> [Task details]: Which lines of the listing below contain the word "России"? Return them.

> [Material provided]:

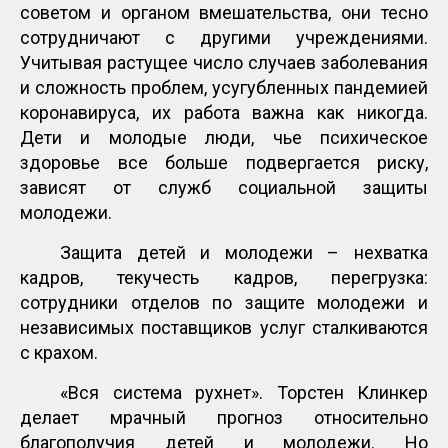
советом и органом вмешательства, они тесно
сотрудничают с другими учреждениями.
Учитывая растущее число случаев заболевания
и сложность проблем, усугубленных пандемией
коронавируса, их работа важна как никогда.
Дети и молодые люди, чье психическое
здоровье все больше подвергается риску,
зависят от служб социальной защиты
молодежи.
Защита детей и молодежи – нехватка
кадров, текучесть кадров, перегрузка:
сотрудники отделов по защите молодежи и
независимых поставщиков услуг сталкиваются
с крахом.
«Вся система рухнет». Торстен Клинкер
делает мрачный прогноз относительно
благополучия детей и молодежи. Но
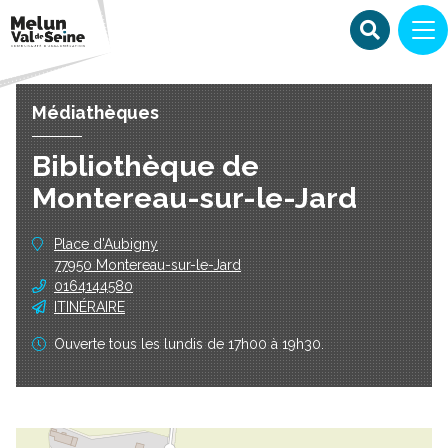
Médiathèques
Bibliothèque de
Montereau-sur-le-Jard
Place d'Aubigny
77950 Montereau-sur-le-Jard
0164144580
ITINÉRAIRE
Ouverte tous les lundis de 17h00 à 19h30.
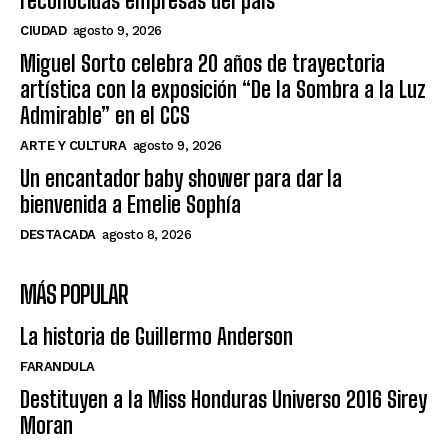
reconocidas empresas del país
CIUDAD
agosto 9, 2026
Miguel Sorto celebra 20 años de trayectoria
artística con la exposición “De la Sombra a la Luz
Admirable” en el CCS
ARTE Y CULTURA
agosto 9, 2026
Un encantador baby shower para dar la
bienvenida a Emelie Sophía
DESTACADA
agosto 8, 2026
MÁS POPULAR
La historia de Guillermo Anderson
FARANDULA
Destituyen a la Miss Honduras Universo 2016 Sirey
Moran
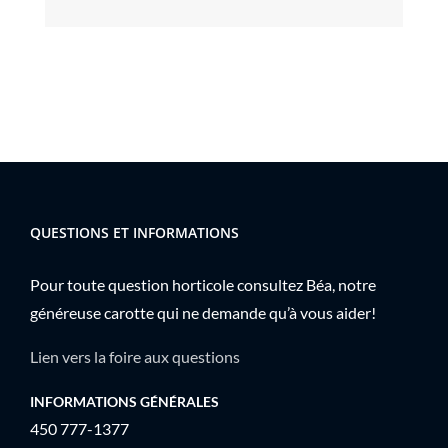
QUESTIONS ET INFORMATIONS
Pour toute question horticole consultez Béa, notre
généreuse carotte qui ne demande qu’à vous aider!
Lien vers la foire aux questions
INFORMATIONS GÉNÉRALES
450 777-1377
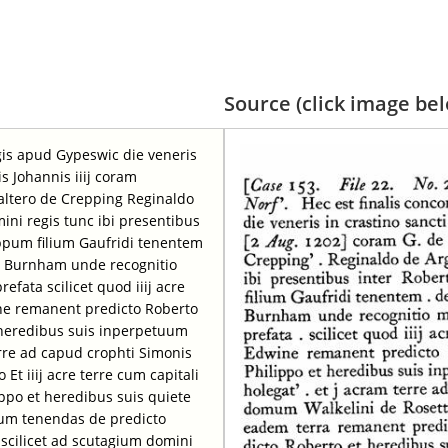
Source (click image belo
egis apud Gypeswic die veneris
is Johannis iiij coram
Waltero de Crepping Reginaldo
mini regis tunc ibi presentibus
ppum filium Gaufridi tenentem
 in Burnham unde recognitio
efata scilicet quod iiij acre
ine remanent predicto Roberto
t heredibus suis inperpetuum
terre ad capud crophti Simonis
Et iiij acre terre cum capitali
ppo et heredibus suis quiete
uum tenendas de predicto
 scilicet ad scutagium domini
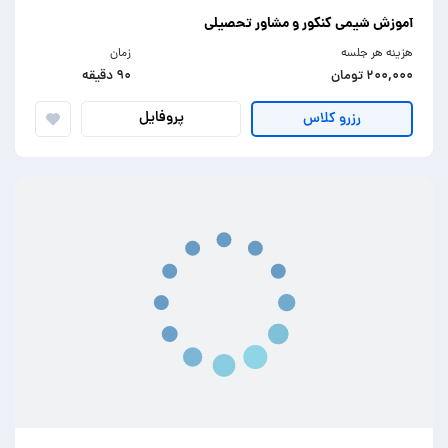
آموزش شیمی کنکور و مشاور تحصیلی
هزینه هر جلسه
زمان
۲۰۰,۰۰۰ تومان
۹۰ دقیقه
پروفایل
رزرو کلاس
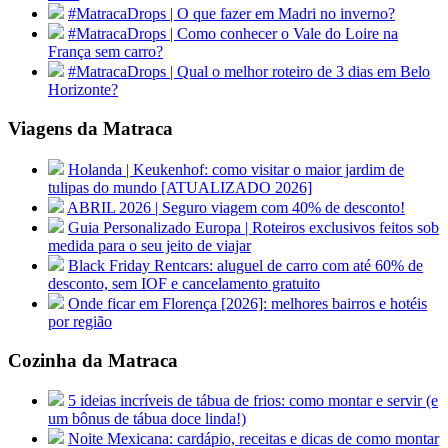
#MatracaDrops | O que fazer em Madri no inverno?
#MatracaDrops | Como conhecer o Vale do Loire na
França sem carro?
#MatracaDrops | Qual o melhor roteiro de 3 dias em Belo
Horizonte?
Viagens da Matraca
Holanda | Keukenhof: como visitar o maior jardim de
tulipas do mundo [ATUALIZADO 2026]
ABRIL 2026 | Seguro viagem com 40% de desconto!
Guia Personalizado Europa | Roteiros exclusivos feitos sob
medida para o seu jeito de viajar
Black Friday Rentcars: aluguel de carro com até 60% de
desconto, sem IOF e cancelamento gratuito
Onde ficar em Florença [2026]: melhores bairros e hotéis
por região
Cozinha da Matraca
5 ideias incríveis de tábua de frios: como montar e servir (e
um bônus de tábua doce linda!)
Noite Mexicana: cardápio, receitas e dicas de como montar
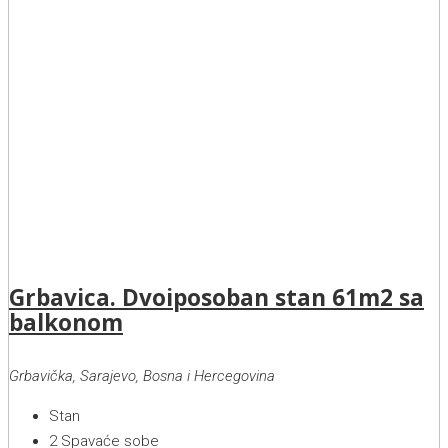
Grbavica. Dvoiposoban stan 61m2 sa
balkonom
Grbavička, Sarajevo, Bosna i Hercegovina
Stan
2
Spavaće sobe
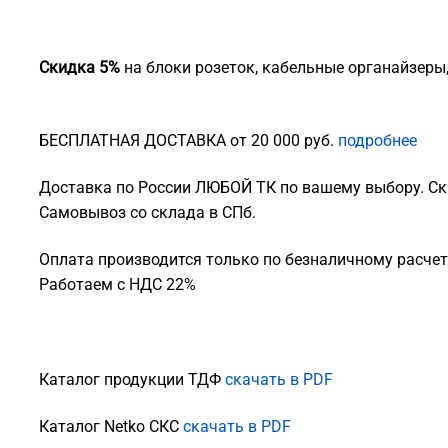
Скидка 5%
на блоки розеток, кабельные органайзеры
БЕСПЛАТНАЯ ДОСТАВКА от 20 000 руб.
подробнее
Доставка по России ЛЮБОЙ ТК по вашему выбору. Ск
Самовывоз со склада в СПб.
Оплата производится только по безналичному расчету
Работаем с НДС 22%
Каталог продукции ТДФ
скачать в PDF
Каталог Netko СКС
скачать в PDF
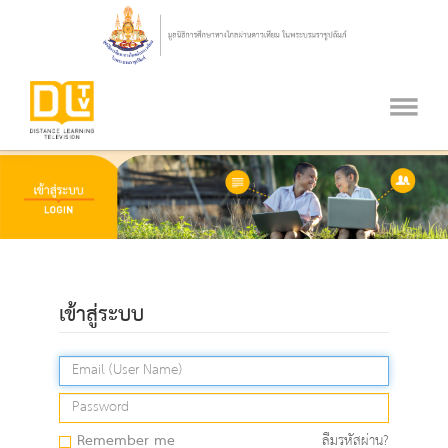
เข้าสู่ระบบ
Remember me
ลืมรหัสผ่าน?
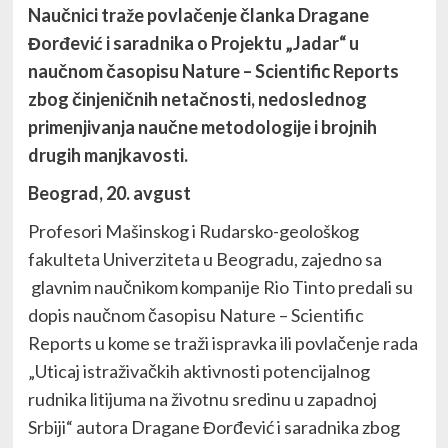
Naučnici traže povlačenje članka Dragane
Đorđević i saradnika o Projektu „Jadar“ u
naučnom časopisu Nature – Scientific Reports
zbog činjeničnih netačnosti, nedoslednog
primenjivanja naučne metodologije i brojnih
drugih manjkavosti.
Beograd, 20. avgust
Profesori Mašinskog i Rudarsko-geološkog
fakulteta Univerziteta u Beogradu, zajedno sa
glavnim naučnikom kompanije Rio Tinto predali su
dopis naučnom časopisu Nature – Scientific
Reports u kome se traži ispravka ili povlačenje rada
„Uticaj istraživačkih aktivnosti potencijalnog
rudnika litijuma na životnu sredinu u zapadnoj
Srbiji“ autora Dragane Đorđević i saradnika zbog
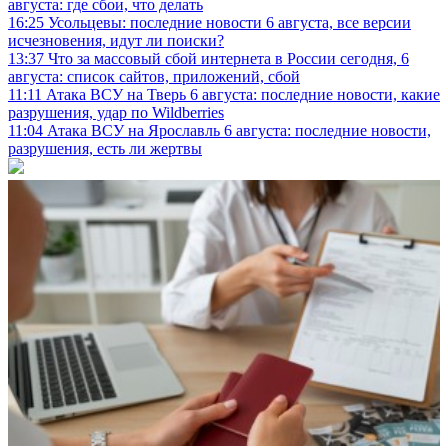
августа: где сбои, что делать
16:25
Усольцевы: последние новости 6 августа, все версии
исчезновения, идут ли поиски?
13:37
Что за массовый сбой интернета в России сегодня, 6
августа: список сайтов, приложений, сбой
11:11
Атака ВСУ на Тверь 6 августа: последние новости, какие
разрушения, удар по Wildberries
11:04
Атака ВСУ на Ярославль 6 августа: последние новости,
разрушения, есть ли жертвы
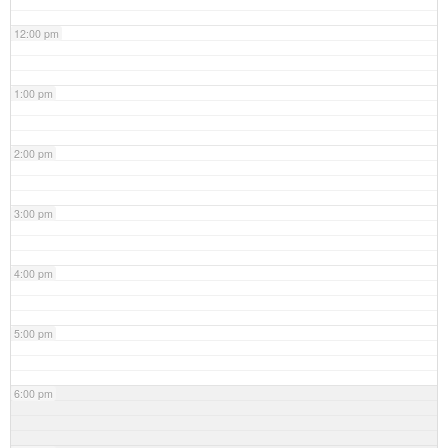
12:00 pm
1:00 pm
2:00 pm
3:00 pm
4:00 pm
5:00 pm
6:00 pm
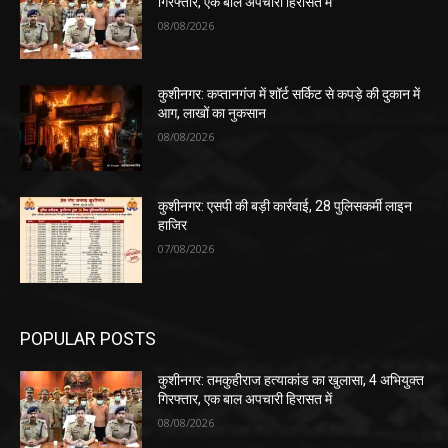
गिरफ्तार, एक बाल अपचारी हिरासत में
08/08/2026
कुशीनगर: कप्तानगंज में शॉर्ट सर्किट से कपड़े की दुकान में
आग, लाखों का नुकसान
08/08/2026
कुशीनगर: एसपी की बड़ी कार्रवाई, 28 पुलिसकर्मी लाइन
हाजिर
07/08/2026
POPULAR POSTS
कुशीनगर: तमकुहीराज हत्याकांड का खुलासा, 4 अभियुक्त
गिरफ्तार, एक बाल अपचारी हिरासत में
08/08/2026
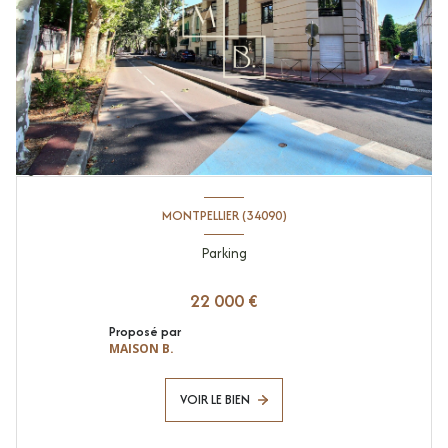
MONTPELLIER (34090)
Parking
22 000 €
Proposé par
MAISON B.
VOIR LE BIEN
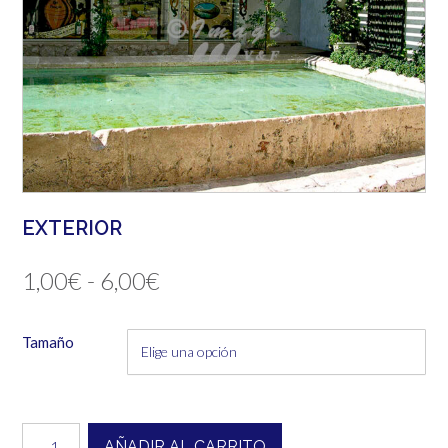
EXTERIOR
Rango
1,00
€
-
6,00
€
de
Tamaño
precios:
desde
1,00€
Exterior
AÑADIR AL CARRITO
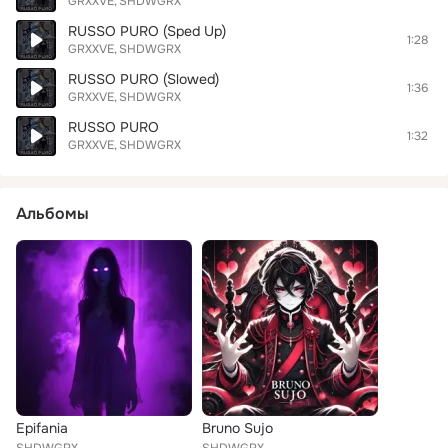
GRXXVE
SHDWGRX
RUSSO PURO (Sped Up)
1:28
GRXXVE
SHDWGRX
RUSSO PURO (Slowed)
1:36
GRXXVE
SHDWGRX
RUSSO PURO
1:32
GRXXVE
SHDWGRX
Альбомы
Epifania
Bruno Sujo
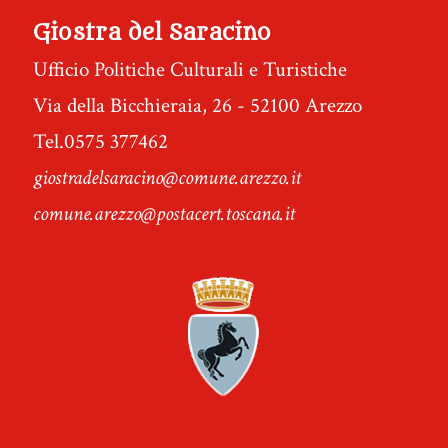
Giostra del Saracino
Ufficio Politiche Culturali e Turistiche
Via della Bicchieraia, 26 - 52100 Arezzo
Tel.0575 377462
giostradelsaracino@comune.arezzo.it
comune.arezzo@postacert.toscana.it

> [Completed exercise]:
Доставка по России ЛЮБОЙ ТК по вашему выбору. Ск
Что за массовый сбой интернета в России сегодня, 6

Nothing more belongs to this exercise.